Madame de Flamarre épouse un monsieur de 60 ans (Leneven) qui a autant de 1000 livres que d'années.
Le jeune de Durat, fils de Jehan, est fiancé à la fille du comte Dinet, ancien officier au 10 eme chasseur et anobli par le pape, à cause de sa grande piété.
Melle de Roquefeuille a épousé un M. du Ligondès.

15. Geneviève de Buzonnière vient au camp voir Frison et en son honneur, le colonel nous invite, Claire et moi, à déjeuner, les convives étaient au nombre de neuf, le repas servi à l'américaine était plutôt médiocre, un seule plat sérieux, des côtelettes de veau mal grillées, seul le dessert était abondant, tarte à la citrouille présentée sur la même assiette que des fromages de Hollande, salade de fruits passable, café et chocolats servis au milieu du repas.
Pluie et encore de la pluie.

17. Je sème dans le champ Guérin de l'avoine blanche américaine.
Il y a au camp un cas de petite vérole. L'unité est consignée.
Vent du Nord; beau temps.

Vendredi Saint. Vent Nord Est. Beau temps. Claire part pour Paris et Rennes et moi pour Nevers, ou je reste jusqu'au samedi soir.

Samedi. Les Clayeux, Geneviève et ses filles déjeunent chez Edith et à 3h1/2 goûter auquel assistent quelques dames amies de Geneviève, dont Madame de Verna et ses filles, M Thérèse Pinet, Jeanne Delamalle.

Pâques. Je fais mes dévotions à St. Parize ou plusieurs hommes s'approchent également de la Sainte Table et une trentaine de jeunes gens de 12 à 17 ans.

21. René Clayeux passe 24 h avec moi et Henri déjeune avec nous. Ensemble nous allons à Magny ou je paye la note de feu le Dr. Turpin qu'on a enterré il y a quelques jours. Nous voilà bien sans médecin dans notre pays.

23. Il gèle à glace, vent N.E. les arbres fruitiers n'ont cependant pas de mal.

24. Foire de St. Pierre, cours très élevés. Je vends 2 bœufs de Tâches 5900 Fr. ce qui les met à 385 la % de Kos.
Pluie dans la matinée.

27.28. 29. Alternatives de pluie, neige et glace. Charmant printemps!

30. Pluie, neige, froid. La lune rousse commence aujourd'hui. Dieu veuille qu'au lieu de ses méfaits ordinaires elle nous ramène un temps plus clément.


18.11.12

Mars 1919



1. Son pauvre vieux mari va la retrouver dans l'autre monde après avoir reçu l'extrême onction la veille. Ce rapprochement dans la mort pour ces braves gens est bien touchant. Ménage très uni et respectueux envers les maîtres, ils me rappelaient les gens d'autrefois, espèce très rare aujourd'hui. Les majors Scott et John viennent faire un bridge, ce sont des hommes bien élevés, ce qui est plutôt rare, dans tout ce monde américain.

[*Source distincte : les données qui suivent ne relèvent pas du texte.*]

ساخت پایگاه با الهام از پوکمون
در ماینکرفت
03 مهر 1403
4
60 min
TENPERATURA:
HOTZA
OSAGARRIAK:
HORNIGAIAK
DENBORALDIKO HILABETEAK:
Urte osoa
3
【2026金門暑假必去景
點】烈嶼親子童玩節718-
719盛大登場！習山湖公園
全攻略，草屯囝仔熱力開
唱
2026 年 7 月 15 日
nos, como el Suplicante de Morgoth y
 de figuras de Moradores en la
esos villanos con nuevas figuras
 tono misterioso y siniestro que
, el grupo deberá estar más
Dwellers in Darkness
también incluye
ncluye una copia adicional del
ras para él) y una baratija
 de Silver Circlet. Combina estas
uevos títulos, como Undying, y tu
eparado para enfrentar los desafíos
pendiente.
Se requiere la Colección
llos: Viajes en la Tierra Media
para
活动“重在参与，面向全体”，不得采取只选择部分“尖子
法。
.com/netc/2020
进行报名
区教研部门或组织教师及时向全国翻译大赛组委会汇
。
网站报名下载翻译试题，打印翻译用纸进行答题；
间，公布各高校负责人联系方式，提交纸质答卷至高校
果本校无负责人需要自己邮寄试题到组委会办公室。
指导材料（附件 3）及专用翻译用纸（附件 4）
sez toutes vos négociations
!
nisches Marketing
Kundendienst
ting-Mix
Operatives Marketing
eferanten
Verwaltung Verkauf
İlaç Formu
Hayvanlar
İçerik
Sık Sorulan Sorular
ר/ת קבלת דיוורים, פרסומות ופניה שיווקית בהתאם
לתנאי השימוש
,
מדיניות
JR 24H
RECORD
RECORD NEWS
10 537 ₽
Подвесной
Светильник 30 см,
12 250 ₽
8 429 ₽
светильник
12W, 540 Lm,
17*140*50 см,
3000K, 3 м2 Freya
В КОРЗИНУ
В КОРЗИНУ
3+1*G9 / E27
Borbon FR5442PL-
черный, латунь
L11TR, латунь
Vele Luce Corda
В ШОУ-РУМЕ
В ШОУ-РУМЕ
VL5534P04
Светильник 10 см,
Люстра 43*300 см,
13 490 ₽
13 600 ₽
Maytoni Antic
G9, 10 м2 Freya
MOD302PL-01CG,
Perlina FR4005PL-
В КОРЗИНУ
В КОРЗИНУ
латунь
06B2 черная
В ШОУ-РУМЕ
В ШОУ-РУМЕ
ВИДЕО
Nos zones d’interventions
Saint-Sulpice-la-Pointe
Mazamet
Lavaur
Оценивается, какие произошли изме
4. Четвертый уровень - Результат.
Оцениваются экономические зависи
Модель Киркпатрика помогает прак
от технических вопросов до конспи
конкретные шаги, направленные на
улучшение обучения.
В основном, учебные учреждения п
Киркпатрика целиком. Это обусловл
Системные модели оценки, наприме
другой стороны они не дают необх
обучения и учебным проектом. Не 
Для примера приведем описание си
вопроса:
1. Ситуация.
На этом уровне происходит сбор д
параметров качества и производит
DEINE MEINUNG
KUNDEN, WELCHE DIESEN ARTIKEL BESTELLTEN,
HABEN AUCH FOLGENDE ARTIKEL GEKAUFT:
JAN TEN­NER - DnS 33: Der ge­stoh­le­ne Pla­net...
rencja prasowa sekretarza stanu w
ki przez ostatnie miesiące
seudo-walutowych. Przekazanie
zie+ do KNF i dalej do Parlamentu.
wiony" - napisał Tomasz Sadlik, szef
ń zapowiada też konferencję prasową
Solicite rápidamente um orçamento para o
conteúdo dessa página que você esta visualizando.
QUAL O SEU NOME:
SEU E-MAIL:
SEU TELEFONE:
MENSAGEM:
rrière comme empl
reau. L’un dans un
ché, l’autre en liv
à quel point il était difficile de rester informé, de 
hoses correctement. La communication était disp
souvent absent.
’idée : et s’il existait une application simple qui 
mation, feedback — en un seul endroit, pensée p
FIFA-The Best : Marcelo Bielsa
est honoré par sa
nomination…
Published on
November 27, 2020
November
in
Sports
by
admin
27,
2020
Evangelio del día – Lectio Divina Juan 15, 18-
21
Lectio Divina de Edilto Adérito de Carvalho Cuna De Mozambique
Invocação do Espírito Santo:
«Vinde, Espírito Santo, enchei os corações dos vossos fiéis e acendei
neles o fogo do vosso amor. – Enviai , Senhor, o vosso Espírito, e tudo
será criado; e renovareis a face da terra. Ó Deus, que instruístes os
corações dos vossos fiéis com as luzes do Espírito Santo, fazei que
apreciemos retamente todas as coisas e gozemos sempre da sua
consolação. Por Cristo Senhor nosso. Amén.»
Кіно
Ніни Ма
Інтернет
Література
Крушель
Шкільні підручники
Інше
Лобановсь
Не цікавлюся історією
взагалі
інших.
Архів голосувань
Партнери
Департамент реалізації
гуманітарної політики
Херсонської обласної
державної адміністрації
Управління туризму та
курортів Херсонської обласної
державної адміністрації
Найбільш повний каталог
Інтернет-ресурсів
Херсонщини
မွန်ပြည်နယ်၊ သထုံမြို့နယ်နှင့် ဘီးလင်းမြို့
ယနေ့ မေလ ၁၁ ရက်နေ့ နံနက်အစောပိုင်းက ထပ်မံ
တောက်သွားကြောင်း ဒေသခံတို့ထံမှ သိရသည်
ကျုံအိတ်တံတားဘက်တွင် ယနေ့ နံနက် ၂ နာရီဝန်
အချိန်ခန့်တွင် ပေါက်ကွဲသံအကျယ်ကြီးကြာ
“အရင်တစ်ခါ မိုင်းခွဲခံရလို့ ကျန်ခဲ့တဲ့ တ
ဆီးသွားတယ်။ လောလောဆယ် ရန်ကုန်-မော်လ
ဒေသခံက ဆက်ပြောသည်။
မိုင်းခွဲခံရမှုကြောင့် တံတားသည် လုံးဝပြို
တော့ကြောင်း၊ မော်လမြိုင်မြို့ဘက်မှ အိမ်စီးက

2. Heure avancée, on est tout désorienté, ce qui ne m'empêche pas d'aller à une heure au Rond de Bourg attaquer 2 sangliers avec l'équipage Duchemin, dans le ravin de Chenut. Les Américains scrutent dans le bois de la ligne où il n'y avait pas de chasseur et prennent leur parti, sur la futaie de Tâches, les Ravaut, etc. Rentré à quatre heures à la maison, j'attelle Sylvia et je vais à Buy voir 2 magnifiques juments anglaises qu'Henri a acheté dans la réforme de l'armée, par l'intermédiaire d'un commissionnaire à qui j'en commande 2 pour mon compte.

4. Je prends à Henri une des juments susnommées pour le service de la maison et remplacer Sylvia que je vais tâcher de vendre. Encore de la pluie, c'est enrageant. Carlo de Chargères épouse aujourd'hui Anne-Marie Drake del Castello à Paris, dans la chapelle du catéchisme de Sainte Clotilde.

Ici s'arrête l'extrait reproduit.